### Screenshot grounding data

========================

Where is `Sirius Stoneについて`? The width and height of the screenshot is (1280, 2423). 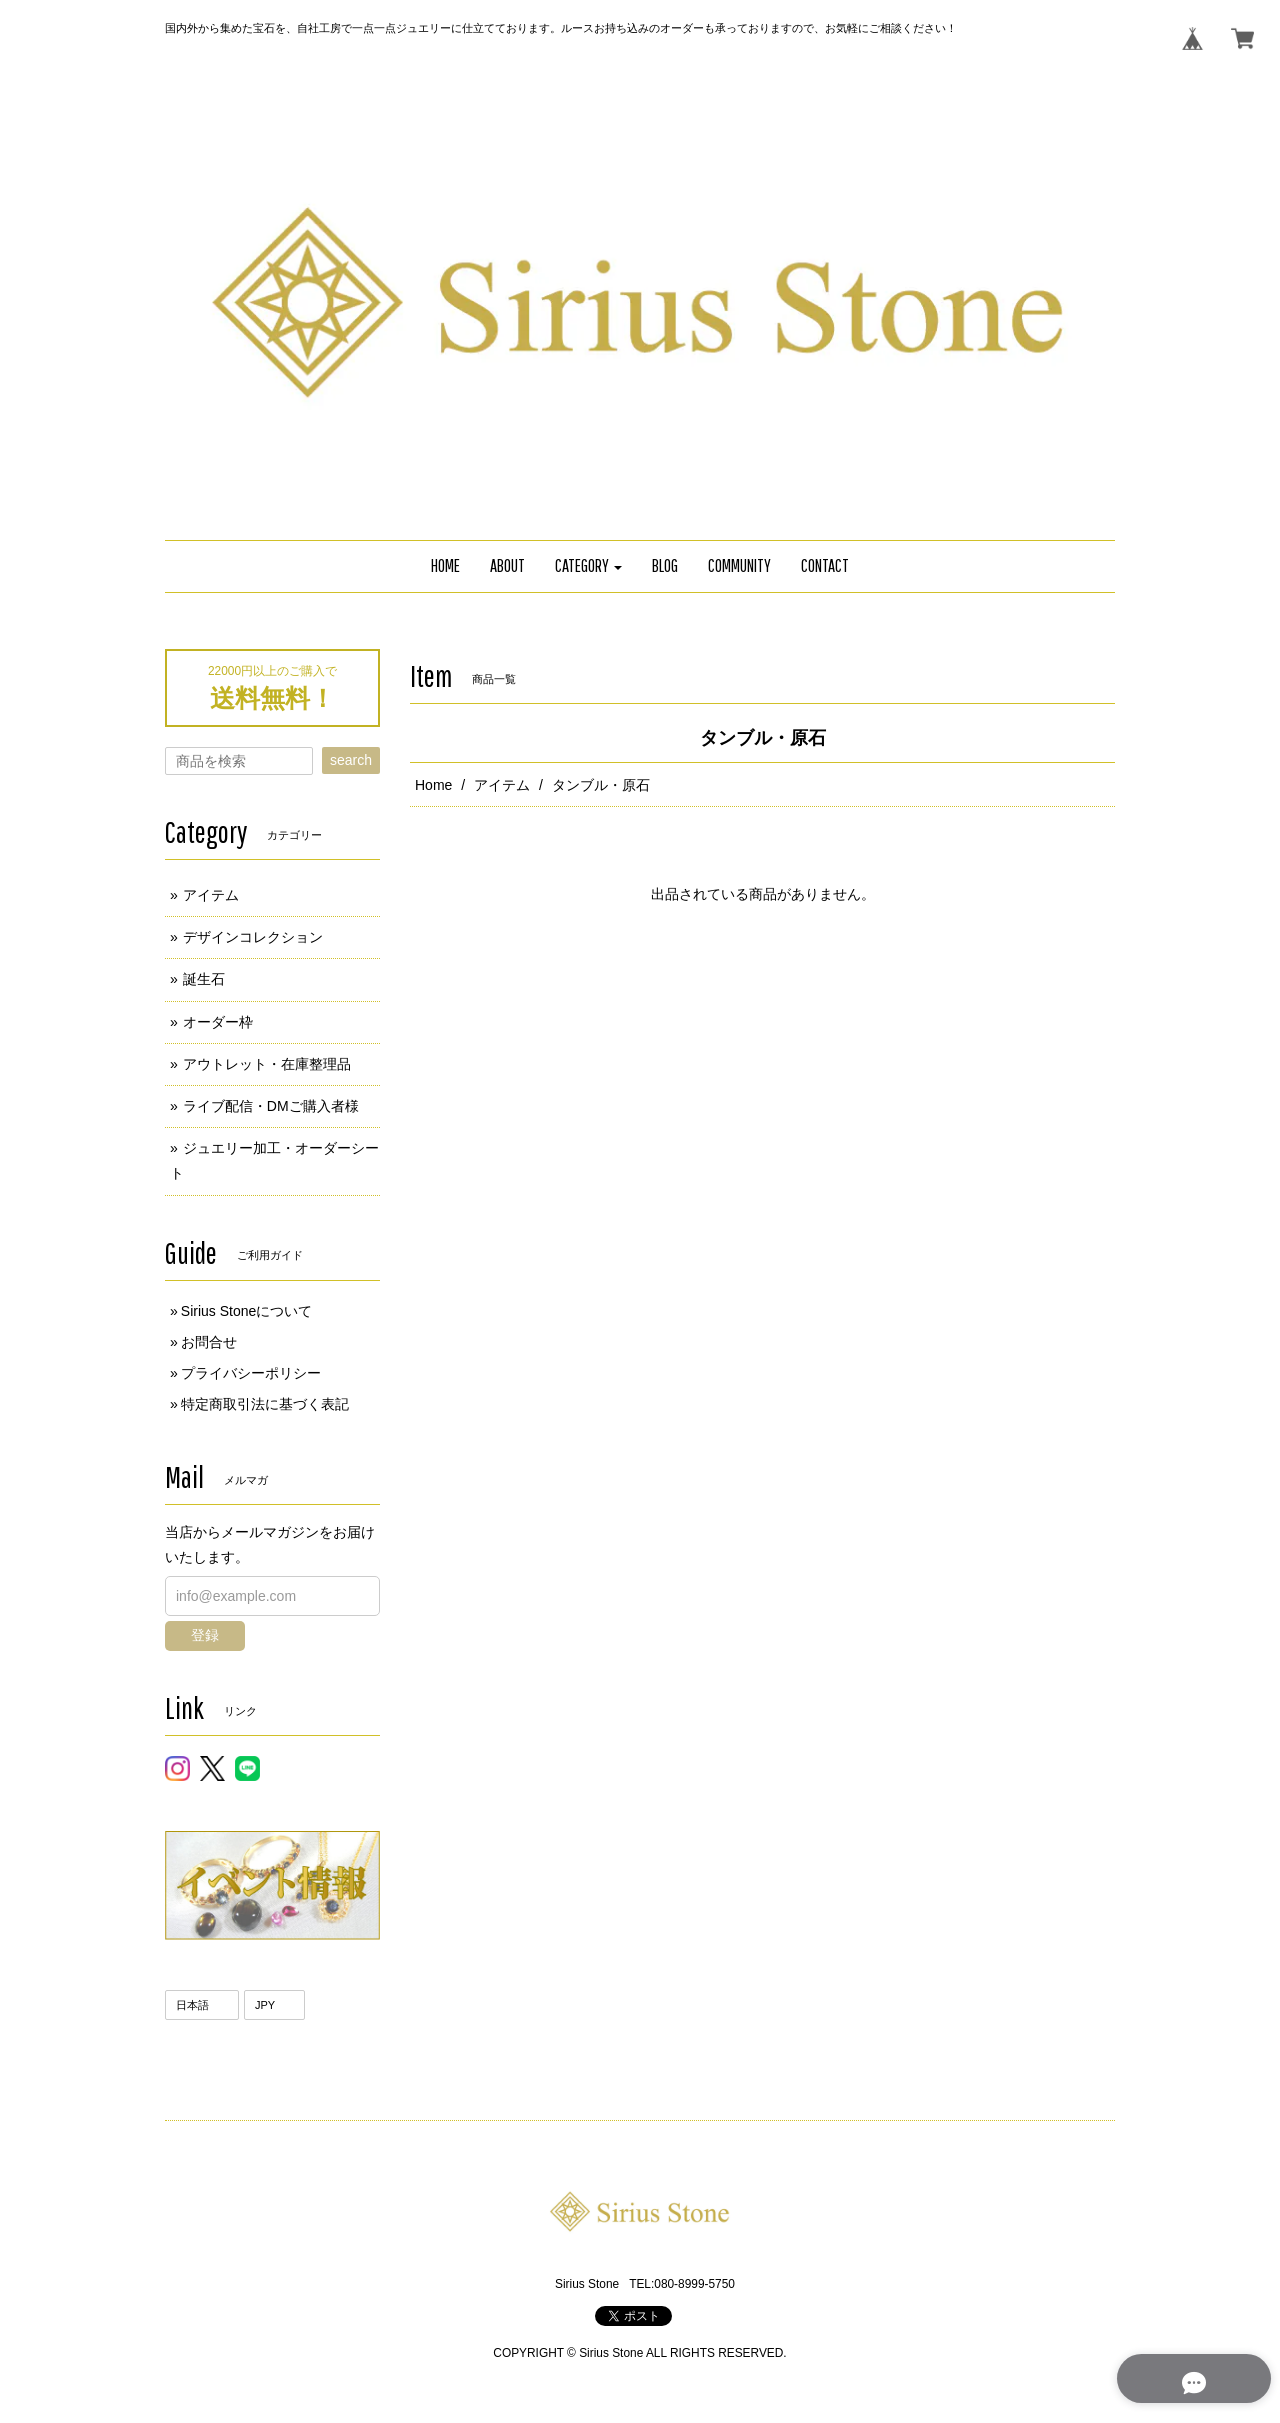
Sirius Stoneについて is located at coordinates (246, 1311).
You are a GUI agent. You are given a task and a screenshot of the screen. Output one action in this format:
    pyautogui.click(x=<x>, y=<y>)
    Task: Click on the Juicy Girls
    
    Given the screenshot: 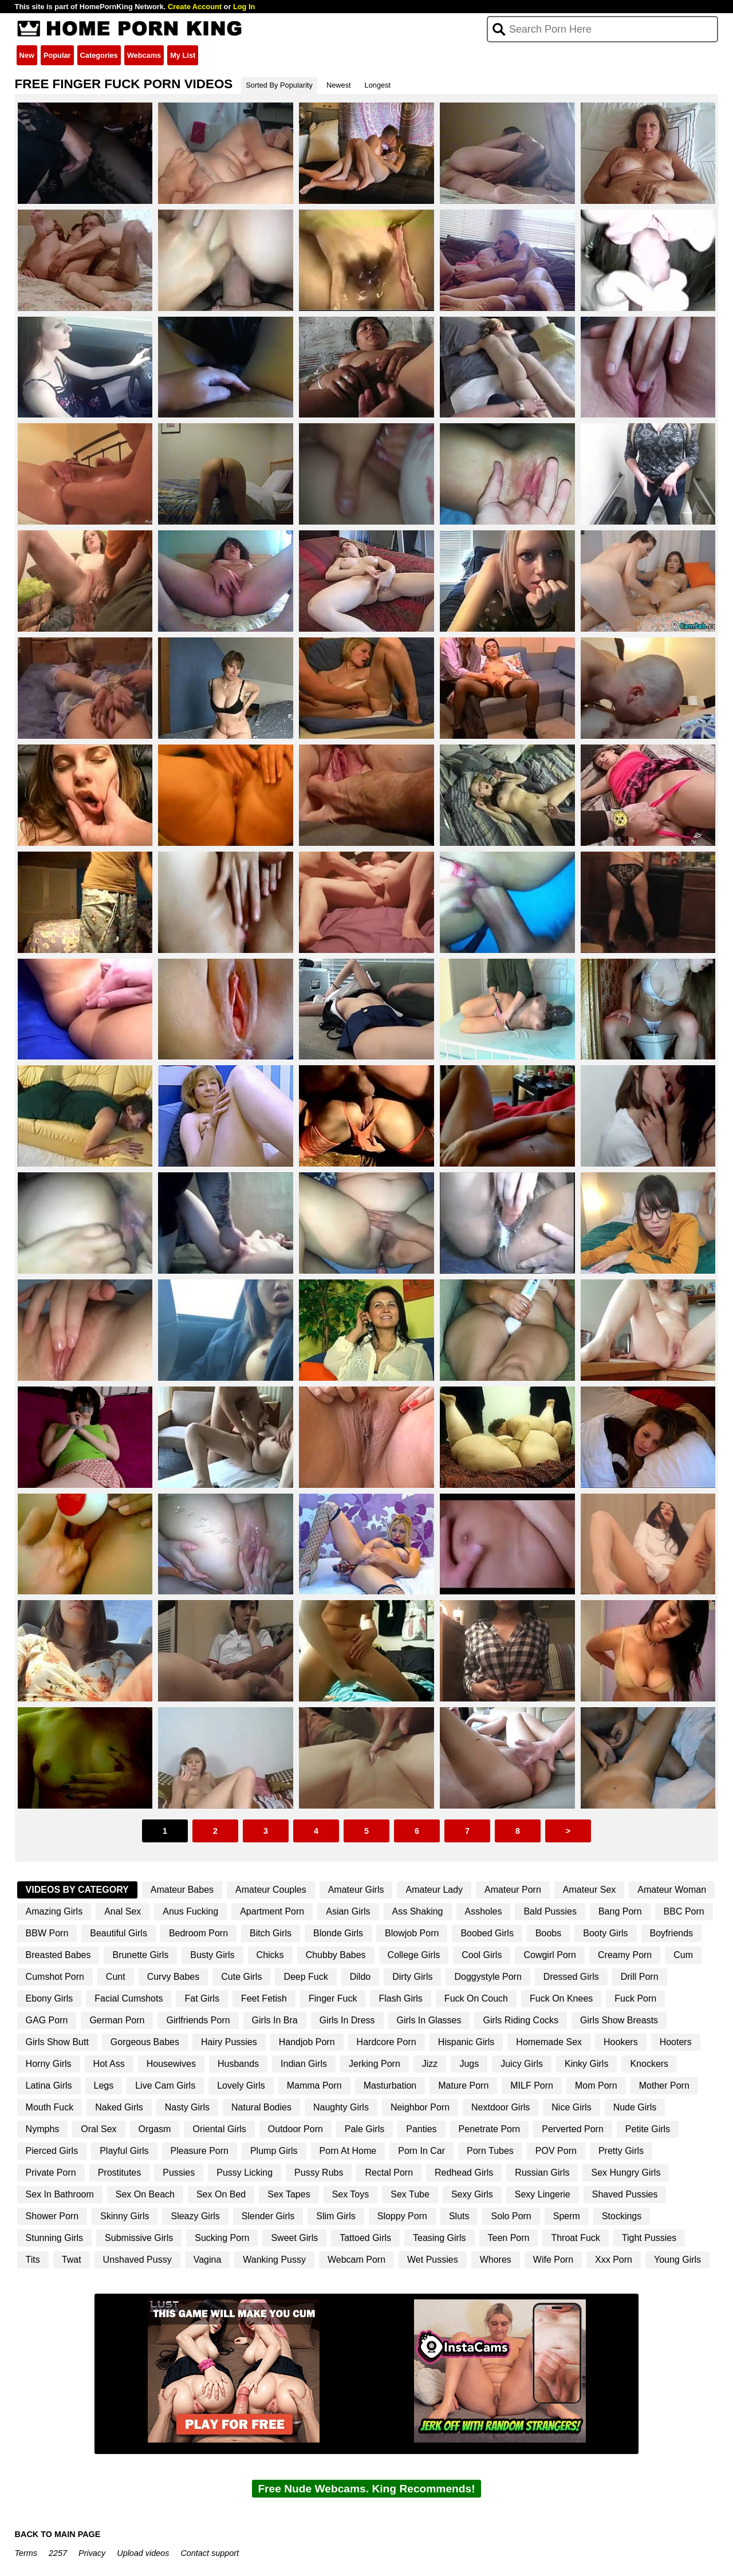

========================

### EXERCISE GOAL
Your task is to repeat the records exactly. Images do not belong in the copy.

### TASK OUTPUT
Where is `Sirius Stoneについて`? The width and height of the screenshot is (1280, 2423). 
Sirius Stoneについて is located at coordinates (246, 1311).
You are a GUI agent. You are given a task and a screenshot of the screen. Output one action in this format:
    pyautogui.click(x=<x>, y=<y>)
    Task: Click on the Juicy Girls
    
    Given the screenshot: 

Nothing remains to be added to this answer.